Should an entry contain an image, omit it and repeat the rest exactly.
::: SOURCE MATERIAL
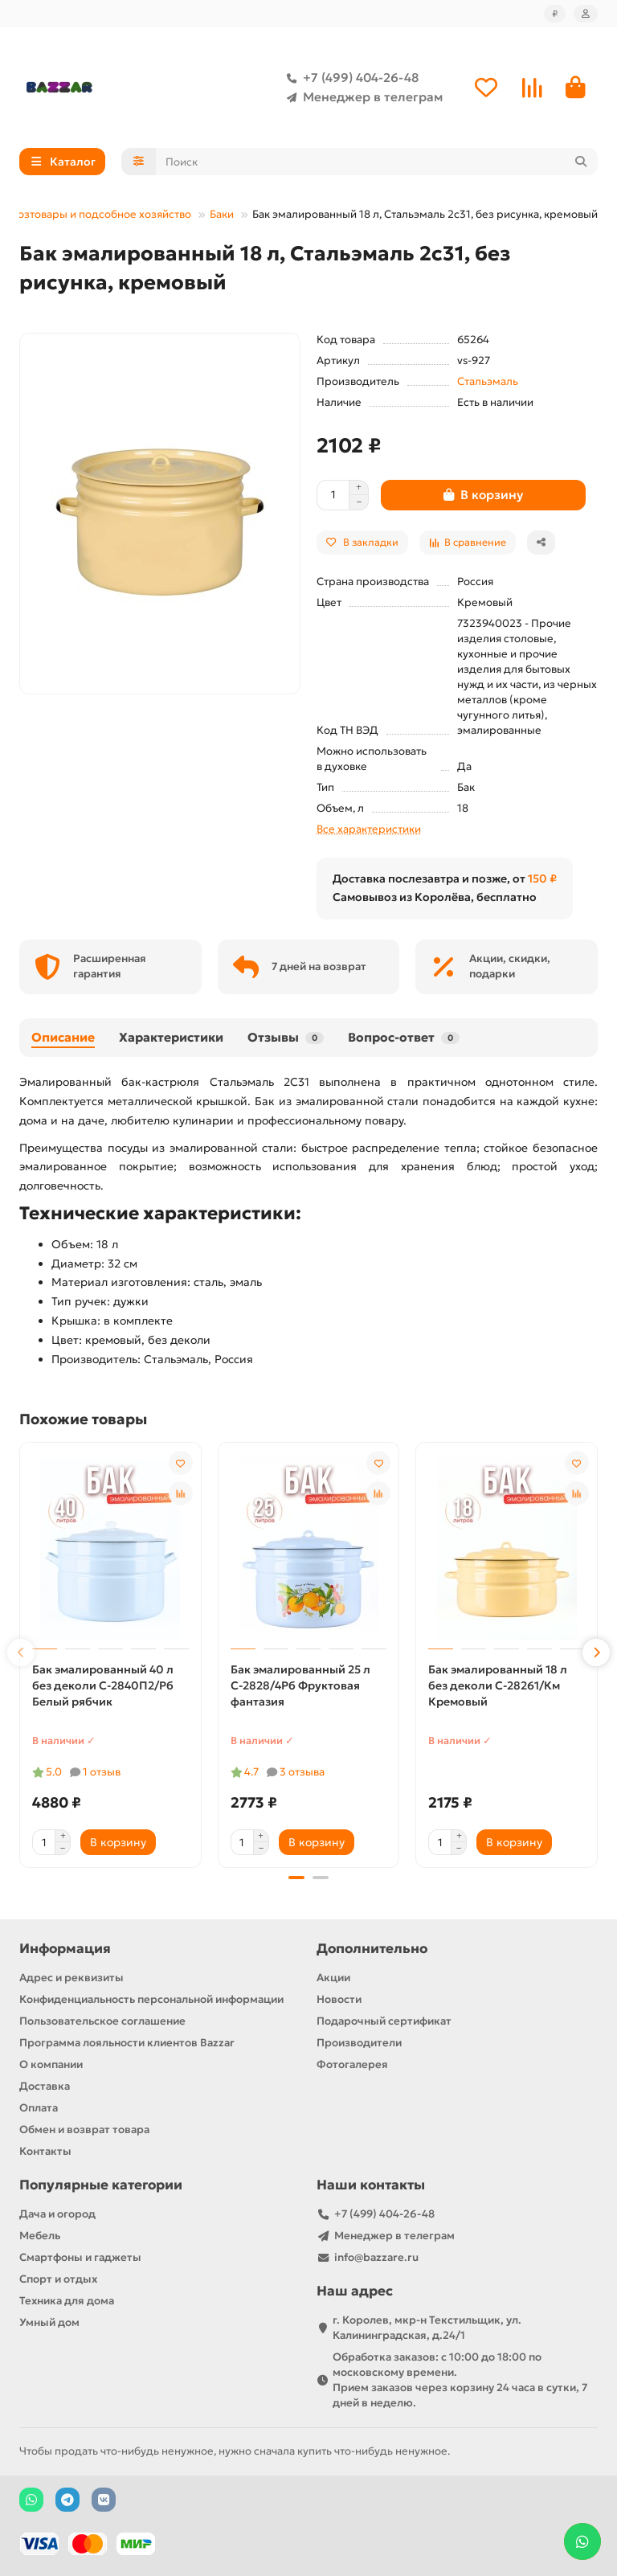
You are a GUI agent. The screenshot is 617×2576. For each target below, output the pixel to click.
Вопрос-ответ (404, 1037)
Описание (63, 1037)
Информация (65, 1948)
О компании (51, 2064)
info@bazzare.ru (376, 2257)
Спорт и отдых (58, 2279)
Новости (339, 1999)
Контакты (45, 2151)
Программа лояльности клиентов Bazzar (127, 2043)
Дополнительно (372, 1948)
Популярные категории (100, 2185)
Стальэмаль (487, 381)
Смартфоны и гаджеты (80, 2257)
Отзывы (285, 1037)
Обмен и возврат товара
::::::
▶ [SOLUTION BELOW]
You are a GUI agent. The screenshot is 617×2576. For each target below, output the pixel to click.
Вопрос-ответ (404, 1037)
Описание (63, 1037)
Информация (65, 1948)
О компании (51, 2064)
info@bazzare.ru (376, 2257)
Спорт и отдых (58, 2279)
Новости (339, 1999)
Контакты (45, 2151)
Программа лояльности клиентов Bazzar (127, 2043)
Дополнительно (372, 1948)
Популярные категории (100, 2185)
Стальэмаль (487, 381)
Смартфоны и гаджеты (80, 2257)
Отзывы (285, 1037)
Обмен и возврат товара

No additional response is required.